In most situations like this, the key is that the file is just a collection of smaller documents which are the parts you really care about. For example, I keep running into huge files like:
<docs> <doc>...</doc> <doc>...</doc> ... </docs>
Firstly, we should install
$ sudo easy_install iterxml
Once that's done, we can start using it. For comparison, let's see what you might naturally do using built-in python libraries. For fun, let's assume the file is compressed with bz2 (large XML files compress well!), and that each doc has a
<title> node whose contents we want to print.
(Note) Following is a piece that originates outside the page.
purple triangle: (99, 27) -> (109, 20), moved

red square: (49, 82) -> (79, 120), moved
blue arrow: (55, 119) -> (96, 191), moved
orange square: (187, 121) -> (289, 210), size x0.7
import bz2 from xml.etree import cElementTree as ElementTree istream = bz2.BZ2File('my_huge_file.xml.bz2', 'r') root = ElementTree.parse(istream).getroot() for doc in root.findall('doc'): print doc.find('title').text
This works fine for small files, but since it eagerly parses the entire XML file first, it will eat up unacceptably large amounts of memory for large files to the point where you can't even parse them any more.
iterxml for comparison:
import iterxml for doc in iterxml.iterxml('my_huge_file.xml.bz2', 'doc'): print doc.find('title').text
Shorter, and easier. Now we only use as much memory as each
<doc>...</doc> requires, meaning that you're only cpu-bound, not memory-bound. This means that vastly larger files are now practical to work with. Notice that it also used the filename to detect the bz2 compression and transparently decompressed the file on the fly.
Aside: for truly large data sets, I hate XML, and suggest YAML instead. YAML has the concept of many-documents-per-file built-in, so you can iterate over documents without the fancy parsing hacks which
iterxml has to resort to. Its data is also typed, which can save time and code when deserializing. Check out pyyaml, and be sure to compile it with libyaml bindings.